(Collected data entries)
--
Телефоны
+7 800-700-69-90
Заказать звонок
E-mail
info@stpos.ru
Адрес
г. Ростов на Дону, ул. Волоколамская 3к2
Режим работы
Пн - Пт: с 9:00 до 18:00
--
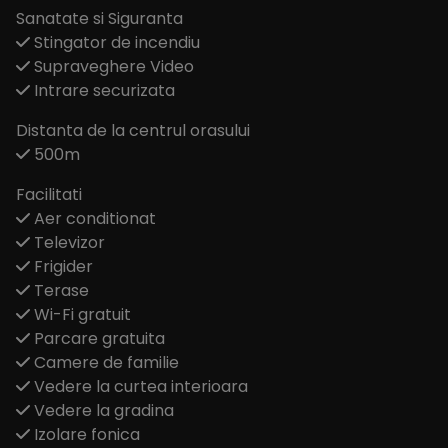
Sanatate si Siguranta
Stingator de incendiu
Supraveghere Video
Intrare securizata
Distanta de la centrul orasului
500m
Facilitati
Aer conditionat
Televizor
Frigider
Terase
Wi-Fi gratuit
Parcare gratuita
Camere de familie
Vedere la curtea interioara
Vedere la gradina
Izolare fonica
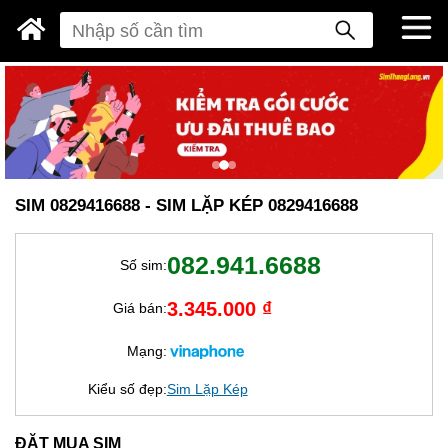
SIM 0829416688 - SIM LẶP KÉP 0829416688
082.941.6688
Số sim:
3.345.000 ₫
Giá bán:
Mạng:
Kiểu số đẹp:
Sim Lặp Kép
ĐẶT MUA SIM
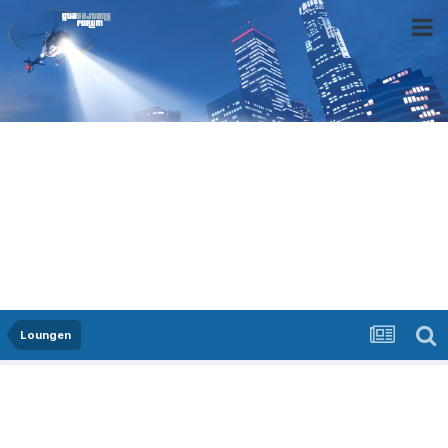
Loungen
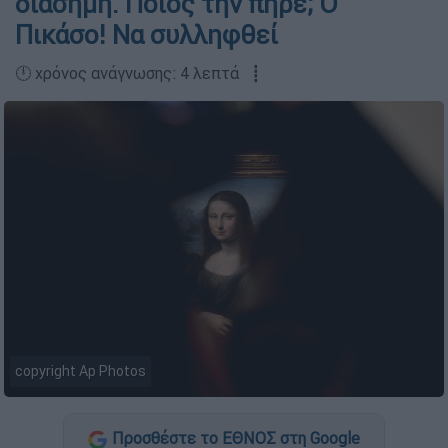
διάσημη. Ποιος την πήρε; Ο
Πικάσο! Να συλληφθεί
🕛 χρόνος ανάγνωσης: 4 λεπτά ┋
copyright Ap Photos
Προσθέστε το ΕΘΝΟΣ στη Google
--
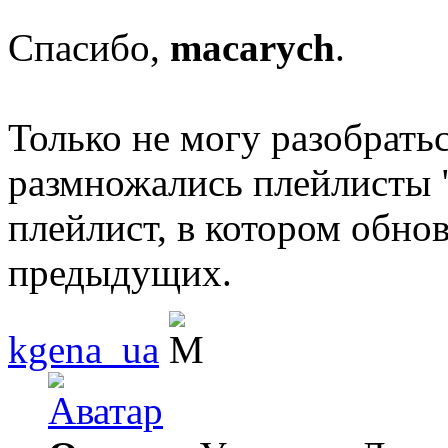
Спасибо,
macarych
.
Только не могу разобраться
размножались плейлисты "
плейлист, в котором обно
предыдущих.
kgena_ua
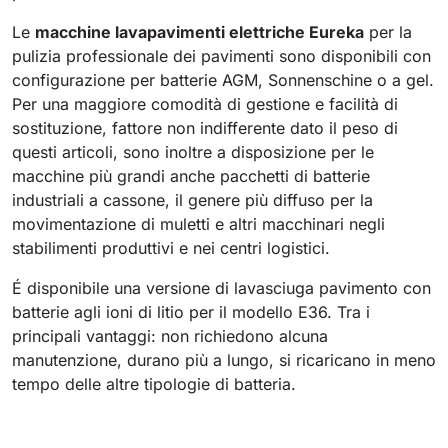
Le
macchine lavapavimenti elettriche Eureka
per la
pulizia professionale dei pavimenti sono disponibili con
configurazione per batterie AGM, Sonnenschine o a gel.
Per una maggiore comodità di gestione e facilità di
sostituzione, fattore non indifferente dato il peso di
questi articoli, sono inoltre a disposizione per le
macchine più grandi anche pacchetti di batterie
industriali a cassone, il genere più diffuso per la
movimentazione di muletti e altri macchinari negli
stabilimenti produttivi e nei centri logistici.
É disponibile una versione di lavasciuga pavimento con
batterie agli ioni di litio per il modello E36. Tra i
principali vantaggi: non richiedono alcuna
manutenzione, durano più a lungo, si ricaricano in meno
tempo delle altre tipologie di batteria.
--
:: TASK INSTRUCTIONS ::
What is wanted is an exact copy of the lines above from the one containing "Camere de familie" through the one containing "Προσθέστε το ΕΘΝΟΣ στη Google", with no pictures in it.

:: TASK RESULT ::
Camere de familie
Vedere la curtea interioara
Vedere la gradina
Izolare fonica
SIM 0829416688 - SIM LẶP KÉP 0829416688
082.941.6688
Số sim:
3.345.000 ₫
Giá bán:
Mạng:
Kiểu số đẹp:
Sim Lặp Kép
ĐẶT MUA SIM
Loungen
διάσημη. Ποιος την πήρε; Ο
Πικάσο! Να συλληφθεί
🕛 χρόνος ανάγνωσης: 4 λεπτά ┋
copyright Ap Photos
Προσθέστε το ΕΘΝΟΣ στη Google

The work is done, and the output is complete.